**RECORD SET**

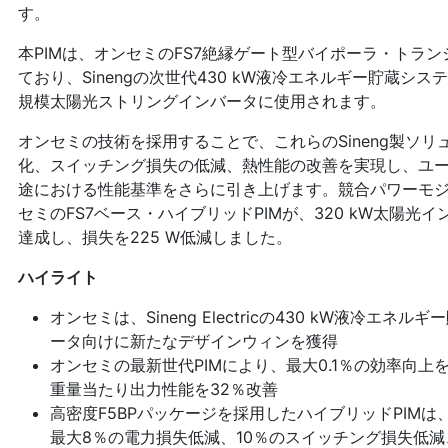
す。
本PIMは、オンセミのFS7絶縁ゲート型バイポーラ・トランジスタ 
ており、Sinengの次世代430 kW液冷エネルギー貯蔵シス
規模太陽光ストリングインバータに使用されます。
オンセミの技術を採用することで、これらのSineng製ソ
化、スイッチング損失の低減、熱性能の改善を実現し、ユ
途における性能基準をさらに引き上げます。競合パワーモ
セミのFS7ベース・ハイブリッドPIMが、320 kW太陽光
達成し、損失を225 W低減しました。
ハイライト
オンセミは、Sineng Electricの430 kW液冷エネ
ータ向けに新たなデザインウィンを獲得
オンセミの最新世代PIMにより、最大0.1％の効率向
重量当たり出力性能を32％改善
高密度F5BPパッケージを採用したハイブリッドPIMは、FS7
最大8％の電力損失低減、10％のスイッチング損失低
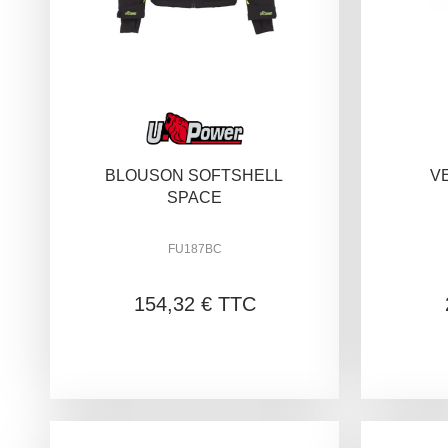
BLOUSON SOFTSHELL
V
SPACE
FU187BC
154,32 € TTC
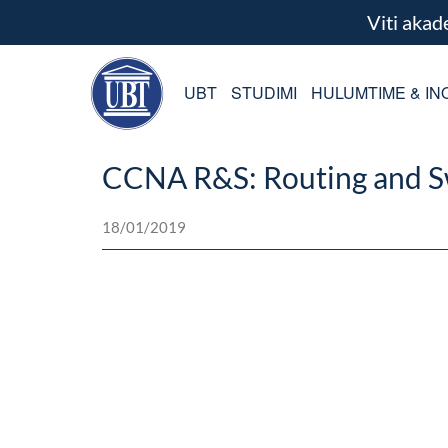
Viti aka
UBT
STUDIMI
HULUMTIME & IN
CCNA R&S: Routing and Sw
18/01/2019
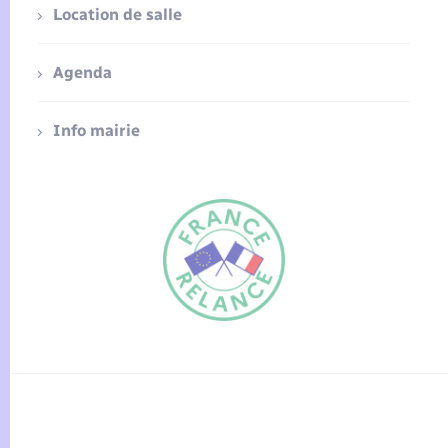
Location de salle
Agenda
Info mairie
FR
EN
Traduction du
DE
site automatisée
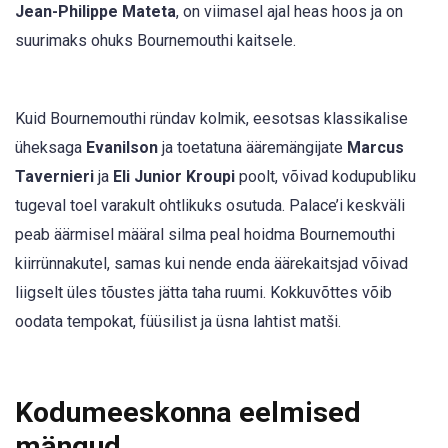
Jean-Philippe Mateta
, on viimasel ajal heas hoos ja on
suurimaks ohuks Bournemouthi kaitsele.
Kuid Bournemouthi ründav kolmik, eesotsas klassikalise
üheksaga
Evanilson
ja toetatuna ääremängijate
Marcus
Tavernieri
ja
Eli Junior Kroupi
poolt, võivad kodupubliku
tugeval toel varakult ohtlikuks osutuda. Palace’i keskväli
peab äärmisel määral silma peal hoidma Bournemouthi
kiirrünnakutel, samas kui nende enda äärekaitsjad võivad
liigselt üles tõustes jätta taha ruumi. Kokkuvõttes võib
oodata tempokat, füüsilist ja üsna lahtist matši.
Kodumeeskonna eelmised
mängud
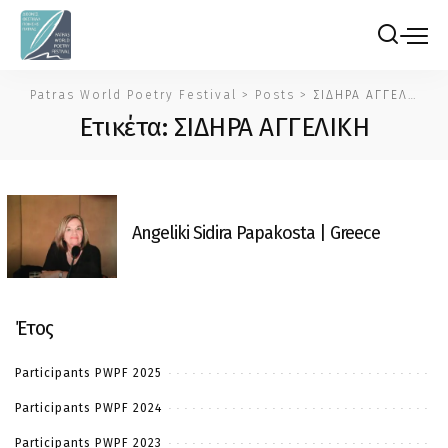
Patras World Poetry Festival
>
Posts
>
ΣΙΔΗΡΑ ΑΓΓΕΛΙΚΗ
Ετικέτα:
ΣΙΔΗΡΑ ΑΓΓΕΛΙΚΗ
Angeliki Sidira Papakosta | Greece
Έτος
Participants PWPF 2025
Participants PWPF 2024
Participants PWPF 2023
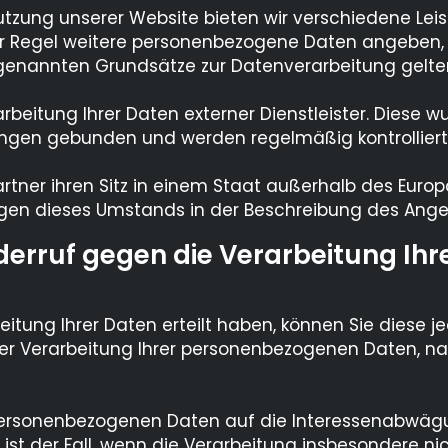
utzung unserer Website bieten wir verschiedene Leist
r Regel weitere personenbezogene Daten angeben, di
r genannten Grundsätze zur Datenverarbeitung gelte
arbeitung Ihrer Daten externer Dienstleister. Diese
ungen gebunden und werden regelmäßig kontrolliert
Partner ihren Sitz in einem Staat außerhalb des Eu
Folgen dieses Umstands in der Beschreibung des Ange
derruf gegen die Verarbeitung Ihr
rbeitung Ihrer Daten erteilt haben, können Sie diese je
t der Verarbeitung Ihrer personenbezogenen Daten, 
r personenbezogenen Daten auf die Interessenabwäg
ist der Fall, wenn die Verarbeitung insbesondere nic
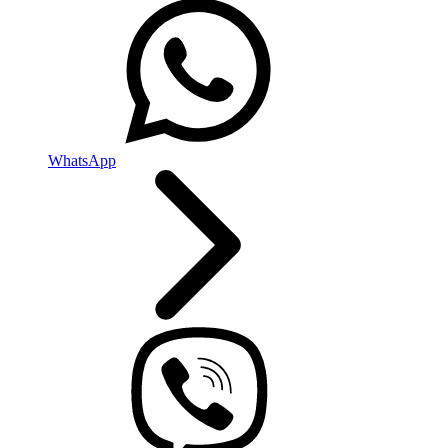
WhatsApp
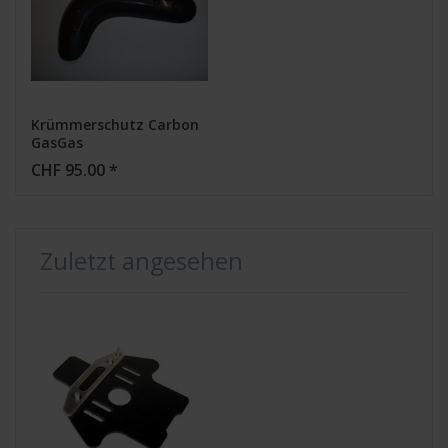
Krümmerschutz Carbon
GasGas
CHF 95.00 *
Zuletzt angesehen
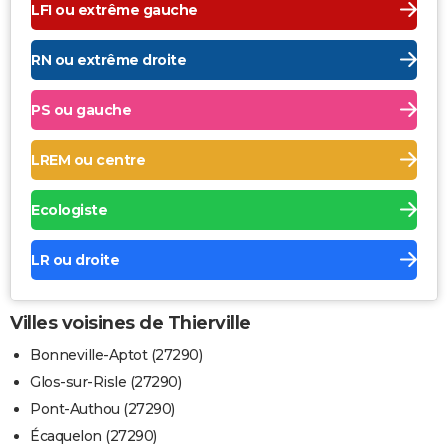
LFI ou extrême gauche
RN ou extrême droite
PS ou gauche
LREM ou centre
Ecologiste
LR ou droite
Villes voisines de Thierville
Bonneville-Aptot (27290)
Glos-sur-Risle (27290)
Pont-Authou (27290)
Écaquelon (27290)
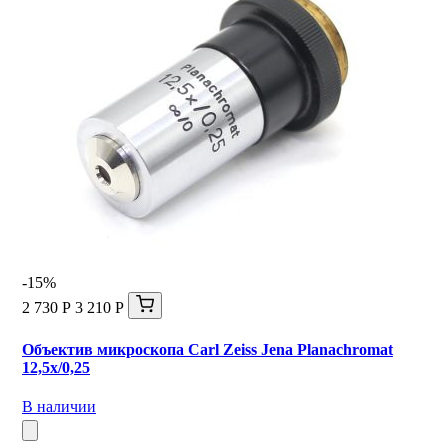
-15%
2 730 Р
3 210 Р
Объектив микроскопа Carl Zeiss Jena Planachromat
12,5x/0,25
В наличии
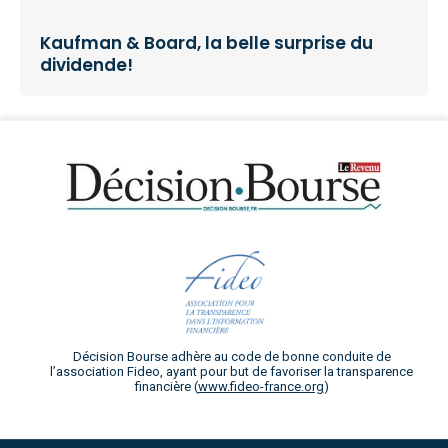
Kaufman & Board, la belle surprise du
dividende!
Décision Bourse adhère au code de bonne conduite de
l’association Fideo, ayant pour but de favoriser la transparence
financière (
www.fideo-france.org
)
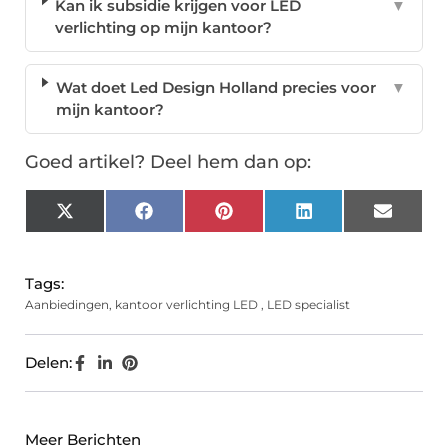
Kan ik subsidie krijgen voor LED
▼
verlichting op mijn kantoor?
Wat doet Led Design Holland precies voor
▼
mijn kantoor?
Goed artikel? Deel hem dan op:
X
Facebook
Pinterest
LinkedIn
Email
(Twitter)
Tags:
Aanbiedingen
,
kantoor verlichting LED
,
LED specialist
Delen:
Meer Berichten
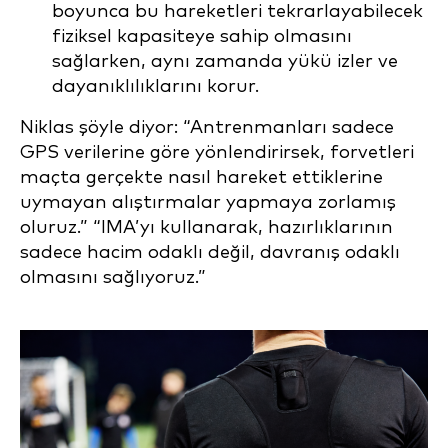
boyunca bu hareketleri tekrarlayabilecek
fiziksel kapasiteye sahip olmasını
sağlarken, aynı zamanda yükü izler ve
dayanıklılıklarını korur.
Niklas şöyle diyor: “Antrenmanları sadece
GPS verilerine göre yönlendirirsek, forvetleri
maçta gerçekte nasıl hareket ettiklerine
uymayan alıştırmalar yapmaya zorlamış
oluruz.” “IMA’yı kullanarak, hazırlıklarının
sadece hacim odaklı değil, davranış odaklı
olmasını sağlıyoruz.”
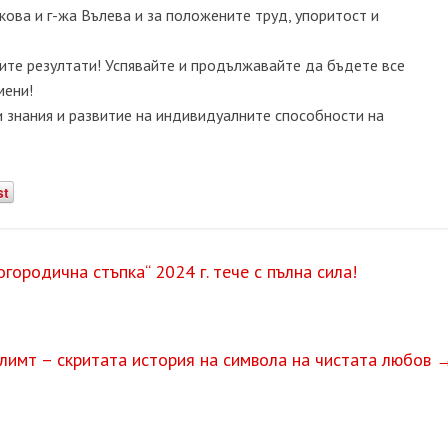
ова и г-жа Вълева и за положените труд, упоритост и
тите резултати! Успявайте и продължавайте да бъдете все
мени!
и знания и развитие на индивидуалните способности на
st
ородична стъпка“ 2024 г. тече с пълна сила!
Климт – скритата история на символа на чистата любов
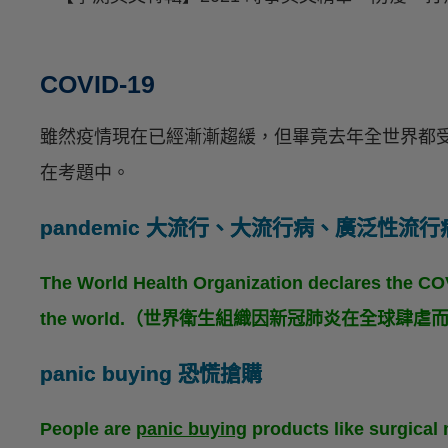
COVID-19
雖然疫情現在已經漸漸趨緩，但畢竟去年全世界都
在考題中。
pandemic 大流行、大流行病、廣泛性流行
The World Health Organization declares the CO
the world.（世界衛生組織因新冠肺炎在全球肆
panic buying 恐慌搶購
People are
panic buying
products like surgical 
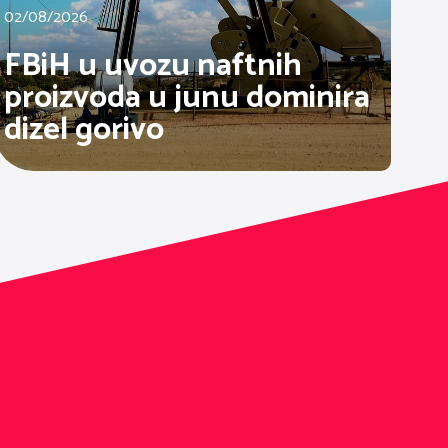
02/08/2026
FBiH u uvozu naftnih
proizvoda u junu dominira
dizel gorivo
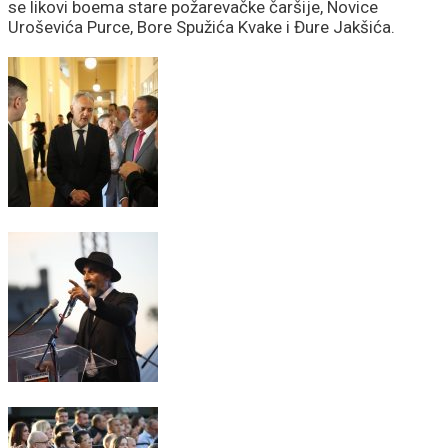
se likovi boema stare požarevačke čaršije, Novice
Uroševića Purce, Bore Spužića Kvake i Đure Jakšića.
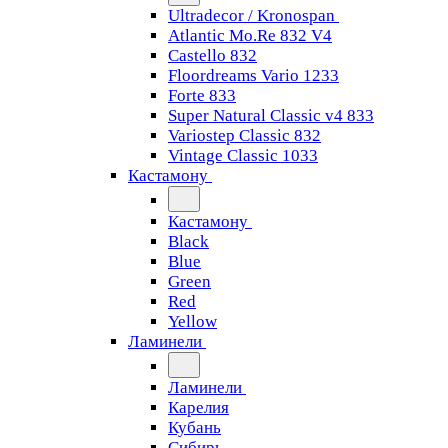
Ultradecor / Kronospan
Atlantic Mo.Re 832 V4
Castello 832
Floordreams Vario 1233
Forte 833
Super Natural Classic v4 833
Variostep Classic 832
Vintage Classic 1033
Кастамону
Кастамону
Black
Blue
Green
Red
Yellow
Ламинели
Ламинели
Карелия
Кубань
Сибирь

**AIM OF THE TASK**
Copy out every line of the data above, taking care to leave the pictures out.

**RESPONSE BELOW**
す。
本PIMは、オンセミのFS7絶縁ゲート型バイポーラ・トランジスタ 
ており、Sinengの次世代430 kW液冷エネルギー貯蔵シス
規模太陽光ストリングインバータに使用されます。
オンセミの技術を採用することで、これらのSineng製ソ
化、スイッチング損失の低減、熱性能の改善を実現し、ユ
途における性能基準をさらに引き上げます。競合パワーモ
セミのFS7ベース・ハイブリッドPIMが、320 kW太陽光
達成し、損失を225 W低減しました。
ハイライト
オンセミは、Sineng Electricの430 kW液冷エネ
ータ向けに新たなデザインウィンを獲得
オンセミの最新世代PIMにより、最大0.1％の効率向
重量当たり出力性能を32％改善
高密度F5BPパッケージを採用したハイブリッドPIMは、FS7
最大8％の電力損失低減、10％のスイッチング損失低
BLOUSON SOFTSHELL
V
SPACE
FU187BC
154,32 € TTC
Viti aka
UBT
STUDIMI
HULUMTIME & IN
CCNA R&S: Routing and Sw
18/01/2019
Location de salle
Agenda
Info mairie
FR
EN
Traduction du
DE
site automatisée
Jean-Philippe Mateta
, on viimasel ajal heas hoos ja on
suurimaks ohuks Bournemouthi kaitsele.
Kuid Bournemouthi ründav kolmik, eesotsas klassikalise
üheksaga
Evanilson
ja toetatuna ääremängijate
Marcus
Tavernieri
ja
Eli Junior Kroupi
poolt, võivad kodupubliku
tugeval toel varakult ohtlikuks osutuda. Palace’i keskväli
peab äärmisel määral silma peal hoidma Bournemouthi
kiirrünnakutel, samas kui nende enda äärekaitsjad võivad
liigselt üles tõustes jätta taha ruumi. Kokkuvõttes võib
oodata tempokat, füüsilist ja üsna lahtist matši.
Kodumeeskonna eelmised
mängud
Patras World Poetry Festival
>
Posts
>
ΣΙΔΗΡΑ ΑΓΓΕΛΙΚΗ
Ετικέτα:
ΣΙΔΗΡΑ ΑΓΓΕΛΙΚΗ
Angeliki Sidira Papakosta | Greece
Έτος
Participants PWPF 2025
Participants PWPF 2024
Participants PWPF 2023
utzung unserer Website bieten wir verschiedene Leist
r Regel weitere personenbezogene Daten angeben, di
r genannten Grundsätze zur Datenverarbeitung gelte
arbeitung Ihrer Daten externer Dienstleister. Diese
ungen gebunden und werden regelmäßig kontrolliert
Partner ihren Sitz in einem Staat außerhalb des Eu
Folgen dieses Umstands in der Beschreibung des Ange
derruf gegen die Verarbeitung Ihr
rbeitung Ihrer Daten erteilt haben, können Sie diese je
t der Verarbeitung Ihrer personenbezogenen Daten, 
r personenbezogenen Daten auf die Interessenabwäg
ist der Fall, wenn die Verarbeitung insbesondere nic
WhatsApp
Krümmerschutz Carbon
GasGas
CHF 95.00 *
Zuletzt angesehen
LFI ou extrême gauche
RN ou extrême droite
PS ou gauche
LREM ou centre
Ecologiste
LR ou droite
Villes voisines de Thierville
Bonneville-Aptot (27290)
Glos-sur-Risle (27290)
Pont-Authou (27290)
Écaquelon (27290)
-15%
2 730 Р
3 210 Р
Объектив микроскопа Carl Zeiss Jena Planachromat
12,5x/0,25
В наличии
Kaufman & Board, la belle surprise du
dividende!
Décision Bourse adhère au code de bonne conduite de
l’association Fideo, ayant pour but de favoriser la transparence
financière (
www.fideo-france.org
)
Kan ik subsidie krijgen voor LED
▼
verlichting op mijn kantoor?
Wat doet Led Design Holland precies voor
▼
mijn kantoor?
Goed artikel? Deel hem dan op:
X
Facebook
Pinterest
LinkedIn
Email
(Twitter)
Tags:
Aanbiedingen
,
kantoor verlichting LED
,
LED specialist
Delen:
Meer Berichten
boyunca bu hareketleri tekrarlayabilecek
fiziksel kapasiteye sahip olmasını
sağlarken, aynı zamanda yükü izler ve
dayanıklılıklarını korur.
Niklas şöyle diyor: “Antrenmanları sadece
GPS verilerine göre yönlendirirsek, forvetleri
maçta gerçekte nasıl hareket ettiklerine
uymayan alıştırmalar yapmaya zorlamış
oluruz.” “IMA’yı kullanarak, hazırlıklarının
sadece hacim odaklı değil, davranış odaklı
olmasını sağlıyoruz.”
ова и г-жа Вълева и за положените труд, упоритост и
тите резултати! Успявайте и продължавайте да бъдете все
мени!
и знания и развитие на индивидуалните способности на
st
ородична стъпка“ 2024 г. тече с пълна сила!
Климт – скритата история на символа на чистата любов
COVID-19
雖然疫情現在已經漸漸趨緩，但畢竟去年全世界都
在考題中。
pandemic 大流行、大流行病、廣泛性流行
The World Health Organization declares the CO
the world.（世界衛生組織因新冠肺炎在全球肆
panic buying 恐慌搶購
People are
panic buying
products like surgical 
02/08/2026
FBiH u uvozu naftnih
proizvoda u junu dominira
dizel gorivo
se likovi boema stare požarevačke čaršije, Novice
Uroševića Purce, Bore Spužića Kvake i Đure Jakšića.
Ultradecor / Kronospan
Atlantic Mo.Re 832 V4
Castello 832
Floordreams Vario 1233
Forte 833
Super Natural Classic v4 833
Variostep Classic 832
Vintage Classic 1033
Кастамону
Кастамону
Black
Blue
Green
Red
Yellow
Ламинели
Ламинели
Карелия
Кубань
Сибирь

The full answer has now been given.